==== Supplied records ====
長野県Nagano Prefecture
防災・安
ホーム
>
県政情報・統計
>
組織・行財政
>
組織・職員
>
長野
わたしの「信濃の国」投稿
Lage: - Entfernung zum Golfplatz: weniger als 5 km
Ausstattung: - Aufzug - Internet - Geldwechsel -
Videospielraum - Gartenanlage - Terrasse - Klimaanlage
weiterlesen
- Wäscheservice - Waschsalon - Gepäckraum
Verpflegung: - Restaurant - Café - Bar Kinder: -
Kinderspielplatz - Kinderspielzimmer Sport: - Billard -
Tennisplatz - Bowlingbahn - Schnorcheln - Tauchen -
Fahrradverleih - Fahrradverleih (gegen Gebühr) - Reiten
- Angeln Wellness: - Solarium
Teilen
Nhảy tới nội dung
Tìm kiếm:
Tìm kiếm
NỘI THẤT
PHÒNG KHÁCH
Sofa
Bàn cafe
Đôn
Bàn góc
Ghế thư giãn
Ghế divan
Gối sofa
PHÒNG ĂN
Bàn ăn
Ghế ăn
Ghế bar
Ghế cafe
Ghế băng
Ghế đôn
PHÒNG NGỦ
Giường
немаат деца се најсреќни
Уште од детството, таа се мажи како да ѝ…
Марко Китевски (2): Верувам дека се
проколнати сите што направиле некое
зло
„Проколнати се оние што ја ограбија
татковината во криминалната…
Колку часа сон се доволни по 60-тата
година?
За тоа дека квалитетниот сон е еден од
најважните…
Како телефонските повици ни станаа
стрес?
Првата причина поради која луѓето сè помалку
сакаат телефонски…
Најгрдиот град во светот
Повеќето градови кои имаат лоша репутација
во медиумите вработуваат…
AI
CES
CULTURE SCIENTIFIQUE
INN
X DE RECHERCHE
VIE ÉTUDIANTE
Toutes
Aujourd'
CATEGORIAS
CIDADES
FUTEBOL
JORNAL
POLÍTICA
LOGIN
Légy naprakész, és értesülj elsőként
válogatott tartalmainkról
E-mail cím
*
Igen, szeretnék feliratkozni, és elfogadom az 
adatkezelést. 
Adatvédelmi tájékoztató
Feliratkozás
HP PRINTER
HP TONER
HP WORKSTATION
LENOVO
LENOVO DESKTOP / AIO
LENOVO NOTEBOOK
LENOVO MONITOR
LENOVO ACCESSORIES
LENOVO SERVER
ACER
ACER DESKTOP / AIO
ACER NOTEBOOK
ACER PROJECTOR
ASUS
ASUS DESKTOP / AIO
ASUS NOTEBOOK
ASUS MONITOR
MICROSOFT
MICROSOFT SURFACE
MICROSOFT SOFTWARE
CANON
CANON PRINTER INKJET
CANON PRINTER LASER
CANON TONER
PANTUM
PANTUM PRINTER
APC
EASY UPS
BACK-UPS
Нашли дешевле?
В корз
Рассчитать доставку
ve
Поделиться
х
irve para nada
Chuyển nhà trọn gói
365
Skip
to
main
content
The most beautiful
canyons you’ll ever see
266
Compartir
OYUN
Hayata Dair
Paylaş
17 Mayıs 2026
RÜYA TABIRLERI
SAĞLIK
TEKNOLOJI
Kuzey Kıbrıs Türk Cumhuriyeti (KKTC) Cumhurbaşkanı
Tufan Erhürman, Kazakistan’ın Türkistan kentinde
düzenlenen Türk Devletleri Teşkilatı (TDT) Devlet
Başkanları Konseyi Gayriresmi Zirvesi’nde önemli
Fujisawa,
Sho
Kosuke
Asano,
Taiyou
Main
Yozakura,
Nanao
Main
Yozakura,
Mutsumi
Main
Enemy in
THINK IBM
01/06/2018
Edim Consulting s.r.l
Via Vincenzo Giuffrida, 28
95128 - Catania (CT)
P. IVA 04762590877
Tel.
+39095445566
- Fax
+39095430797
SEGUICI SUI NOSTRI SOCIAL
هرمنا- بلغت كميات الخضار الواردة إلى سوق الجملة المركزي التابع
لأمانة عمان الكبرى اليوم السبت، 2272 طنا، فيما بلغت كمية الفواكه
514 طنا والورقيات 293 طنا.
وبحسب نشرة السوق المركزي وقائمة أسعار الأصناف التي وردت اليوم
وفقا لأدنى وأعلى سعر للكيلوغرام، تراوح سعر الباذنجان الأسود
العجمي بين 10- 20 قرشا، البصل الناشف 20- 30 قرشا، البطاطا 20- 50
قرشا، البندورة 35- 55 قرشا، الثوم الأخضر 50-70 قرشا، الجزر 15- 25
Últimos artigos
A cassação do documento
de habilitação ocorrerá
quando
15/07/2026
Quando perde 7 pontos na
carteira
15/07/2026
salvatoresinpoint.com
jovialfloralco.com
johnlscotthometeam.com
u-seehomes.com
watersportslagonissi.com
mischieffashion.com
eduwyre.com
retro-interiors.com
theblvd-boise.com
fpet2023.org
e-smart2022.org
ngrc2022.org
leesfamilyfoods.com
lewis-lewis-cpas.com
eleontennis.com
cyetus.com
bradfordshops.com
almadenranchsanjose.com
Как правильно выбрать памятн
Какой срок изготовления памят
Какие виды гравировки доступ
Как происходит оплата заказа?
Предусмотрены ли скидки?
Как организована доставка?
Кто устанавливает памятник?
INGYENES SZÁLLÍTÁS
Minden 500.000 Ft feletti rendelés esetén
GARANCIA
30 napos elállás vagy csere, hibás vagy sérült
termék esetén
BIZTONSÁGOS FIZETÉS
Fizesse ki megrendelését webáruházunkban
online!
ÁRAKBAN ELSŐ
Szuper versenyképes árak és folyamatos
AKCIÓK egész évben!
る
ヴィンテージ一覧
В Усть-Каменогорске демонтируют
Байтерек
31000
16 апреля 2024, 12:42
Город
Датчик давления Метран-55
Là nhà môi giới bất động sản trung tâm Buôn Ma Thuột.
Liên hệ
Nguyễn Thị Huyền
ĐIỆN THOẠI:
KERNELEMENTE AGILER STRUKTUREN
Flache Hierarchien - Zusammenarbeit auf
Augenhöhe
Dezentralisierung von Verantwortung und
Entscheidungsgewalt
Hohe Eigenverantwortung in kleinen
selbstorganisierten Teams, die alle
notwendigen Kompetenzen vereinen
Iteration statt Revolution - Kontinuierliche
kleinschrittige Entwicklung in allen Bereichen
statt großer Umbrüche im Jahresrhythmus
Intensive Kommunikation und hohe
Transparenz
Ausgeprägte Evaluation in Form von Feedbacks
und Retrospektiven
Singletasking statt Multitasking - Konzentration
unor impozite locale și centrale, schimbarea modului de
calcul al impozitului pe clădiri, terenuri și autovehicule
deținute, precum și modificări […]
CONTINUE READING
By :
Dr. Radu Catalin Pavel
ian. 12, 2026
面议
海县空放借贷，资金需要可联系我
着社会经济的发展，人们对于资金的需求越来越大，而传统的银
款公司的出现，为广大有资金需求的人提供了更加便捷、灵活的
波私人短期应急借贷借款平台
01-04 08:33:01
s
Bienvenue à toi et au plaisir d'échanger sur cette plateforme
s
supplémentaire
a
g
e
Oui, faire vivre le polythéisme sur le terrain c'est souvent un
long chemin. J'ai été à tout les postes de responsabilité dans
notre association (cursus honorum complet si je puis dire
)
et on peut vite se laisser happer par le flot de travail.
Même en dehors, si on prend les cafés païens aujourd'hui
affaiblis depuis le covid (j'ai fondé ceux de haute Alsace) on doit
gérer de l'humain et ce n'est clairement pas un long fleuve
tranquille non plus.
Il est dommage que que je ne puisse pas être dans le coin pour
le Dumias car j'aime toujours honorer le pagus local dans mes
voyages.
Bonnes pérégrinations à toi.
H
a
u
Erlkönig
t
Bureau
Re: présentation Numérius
====
### Directions for this task
Retype every record above exactly as it stands.

### Solved exercise
長野県Nagano Prefecture
防災・安
ホーム
>
県政情報・統計
>
組織・行財政
>
組織・職員
>
長野
わたしの「信濃の国」投稿
Lage: - Entfernung zum Golfplatz: weniger als 5 km
Ausstattung: - Aufzug - Internet - Geldwechsel -
Videospielraum - Gartenanlage - Terrasse - Klimaanlage
weiterlesen
- Wäscheservice - Waschsalon - Gepäckraum
Verpflegung: - Restaurant - Café - Bar Kinder: -
Kinderspielplatz - Kinderspielzimmer Sport: - Billard -
Tennisplatz - Bowlingbahn - Schnorcheln - Tauchen -
Fahrradverleih - Fahrradverleih (gegen Gebühr) - Reiten
- Angeln Wellness: - Solarium
Teilen
Nhảy tới nội dung
Tìm kiếm:
Tìm kiếm
NỘI THẤT
PHÒNG KHÁCH
Sofa
Bàn cafe
Đôn
Bàn góc
Ghế thư giãn
Ghế divan
Gối sofa
PHÒNG ĂN
Bàn ăn
Ghế ăn
Ghế bar
Ghế cafe
Ghế băng
Ghế đôn
PHÒNG NGỦ
Giường
немаат деца се најсреќни
Уште од детството, таа се мажи како да ѝ…
Марко Китевски (2): Верувам дека се
проколнати сите што направиле некое
зло
„Проколнати се оние што ја ограбија
татковината во криминалната…
Колку часа сон се доволни по 60-тата
година?
За тоа дека квалитетниот сон е еден од
најважните…
Како телефонските повици ни станаа
стрес?
Првата причина поради која луѓето сè помалку
сакаат телефонски…
Најгрдиот град во светот
Повеќето градови кои имаат лоша репутација
во медиумите вработуваат…
AI
CES
CULTURE SCIENTIFIQUE
INN
X DE RECHERCHE
VIE ÉTUDIANTE
Toutes
Aujourd'
CATEGORIAS
CIDADES
FUTEBOL
JORNAL
POLÍTICA
LOGIN
Légy naprakész, és értesülj elsőként
válogatott tartalmainkról
E-mail cím
*
Igen, szeretnék feliratkozni, és elfogadom az 
adatkezelést. 
Adatvédelmi tájékoztató
Feliratkozás
HP PRINTER
HP TONER
HP WORKSTATION
LENOVO
LENOVO DESKTOP / AIO
LENOVO NOTEBOOK
LENOVO MONITOR
LENOVO ACCESSORIES
LENOVO SERVER
ACER
ACER DESKTOP / AIO
ACER NOTEBOOK
ACER PROJECTOR
ASUS
ASUS DESKTOP / AIO
ASUS NOTEBOOK
ASUS MONITOR
MICROSOFT
MICROSOFT SURFACE
MICROSOFT SOFTWARE
CANON
CANON PRINTER INKJET
CANON PRINTER LASER
CANON TONER
PANTUM
PANTUM PRINTER
APC
EASY UPS
BACK-UPS
Нашли дешевле?
В корз
Рассчитать доставку
ve
Поделиться
х
irve para nada
Chuyển nhà trọn gói
365
Skip
to
main
content
The most beautiful
canyons you’ll ever see
266
Compartir
OYUN
Hayata Dair
Paylaş
17 Mayıs 2026
RÜYA TABIRLERI
SAĞLIK
TEKNOLOJI
Kuzey Kıbrıs Türk Cumhuriyeti (KKTC) Cumhurbaşkanı
Tufan Erhürman, Kazakistan’ın Türkistan kentinde
düzenlenen Türk Devletleri Teşkilatı (TDT) Devlet
Başkanları Konseyi Gayriresmi Zirvesi’nde önemli
Fujisawa,
Sho
Kosuke
Asano,
Taiyou
Main
Yozakura,
Nanao
Main
Yozakura,
Mutsumi
Main
Enemy in
THINK IBM
01/06/2018
Edim Consulting s.r.l
Via Vincenzo Giuffrida, 28
95128 - Catania (CT)
P. IVA 04762590877
Tel.
+39095445566
- Fax
+39095430797
SEGUICI SUI NOSTRI SOCIAL
هرمنا- بلغت كميات الخضار الواردة إلى سوق الجملة المركزي التابع
لأمانة عمان الكبرى اليوم السبت، 2272 طنا، فيما بلغت كمية الفواكه
514 طنا والورقيات 293 طنا.
وبحسب نشرة السوق المركزي وقائمة أسعار الأصناف التي وردت اليوم
وفقا لأدنى وأعلى سعر للكيلوغرام، تراوح سعر الباذنجان الأسود
العجمي بين 10- 20 قرشا، البصل الناشف 20- 30 قرشا، البطاطا 20- 50
قرشا، البندورة 35- 55 قرشا، الثوم الأخضر 50-70 قرشا، الجزر 15- 25
Últimos artigos
A cassação do documento
de habilitação ocorrerá
quando
15/07/2026
Quando perde 7 pontos na
carteira
15/07/2026
salvatoresinpoint.com
jovialfloralco.com
johnlscotthometeam.com
u-seehomes.com
watersportslagonissi.com
mischieffashion.com
eduwyre.com
retro-interiors.com
theblvd-boise.com
fpet2023.org
e-smart2022.org
ngrc2022.org
leesfamilyfoods.com
lewis-lewis-cpas.com
eleontennis.com
cyetus.com
bradfordshops.com
almadenranchsanjose.com
Как правильно выбрать памятн
Какой срок изготовления памят
Какие виды гравировки доступ
Как происходит оплата заказа?
Предусмотрены ли скидки?
Как организована доставка?
Кто устанавливает памятник?
INGYENES SZÁLLÍTÁS
Minden 500.000 Ft feletti rendelés esetén
GARANCIA
30 napos elállás vagy csere, hibás vagy sérült
termék esetén
BIZTONSÁGOS FIZETÉS
Fizesse ki megrendelését webáruházunkban
online!
ÁRAKBAN ELSŐ
Szuper versenyképes árak és folyamatos
AKCIÓK egész évben!
る
ヴィンテージ一覧
В Усть-Каменогорске демонтируют
Байтерек
31000
16 апреля 2024, 12:42
Город
Датчик давления Метран-55
Là nhà môi giới bất động sản trung tâm Buôn Ma Thuột.
Liên hệ
Nguyễn Thị Huyền
ĐIỆN THOẠI:
KERNELEMENTE AGILER STRUKTUREN
Flache Hierarchien - Zusammenarbeit auf
Augenhöhe
Dezentralisierung von Verantwortung und
Entscheidungsgewalt
Hohe Eigenverantwortung in kleinen
selbstorganisierten Teams, die alle
notwendigen Kompetenzen vereinen
Iteration statt Revolution - Kontinuierliche
kleinschrittige Entwicklung in allen Bereichen
statt großer Umbrüche im Jahresrhythmus
Intensive Kommunikation und hohe
Transparenz
Ausgeprägte Evaluation in Form von Feedbacks
und Retrospektiven
Singletasking statt Multitasking - Konzentration
unor impozite locale și centrale, schimbarea modului de
calcul al impozitului pe clădiri, terenuri și autovehicule
deținute, precum și modificări […]
CONTINUE READING
By :
Dr. Radu Catalin Pavel
ian. 12, 2026
面议
海县空放借贷，资金需要可联系我
着社会经济的发展，人们对于资金的需求越来越大，而传统的银
款公司的出现，为广大有资金需求的人提供了更加便捷、灵活的
波私人短期应急借贷借款平台
01-04 08:33:01
s
Bienvenue à toi et au plaisir d'échanger sur cette plateforme
s
supplémentaire
a
g
e
Oui, faire vivre le polythéisme sur le terrain c'est souvent un
long chemin. J'ai été à tout les postes de responsabilité dans
notre association (cursus honorum complet si je puis dire
)
et on peut vite se laisser happer par le flot de travail.
Même en dehors, si on prend les cafés païens aujourd'hui
affaiblis depuis le covid (j'ai fondé ceux de haute Alsace) on doit
gérer de l'humain et ce n'est clairement pas un long fleuve
tranquille non plus.
Il est dommage que que je ne puisse pas être dans le coin pour
le Dumias car j'aime toujours honorer le pagus local dans mes
voyages.
Bonnes pérégrinations à toi.
H
a
u
Erlkönig
t
Bureau
Re: présentation Numérius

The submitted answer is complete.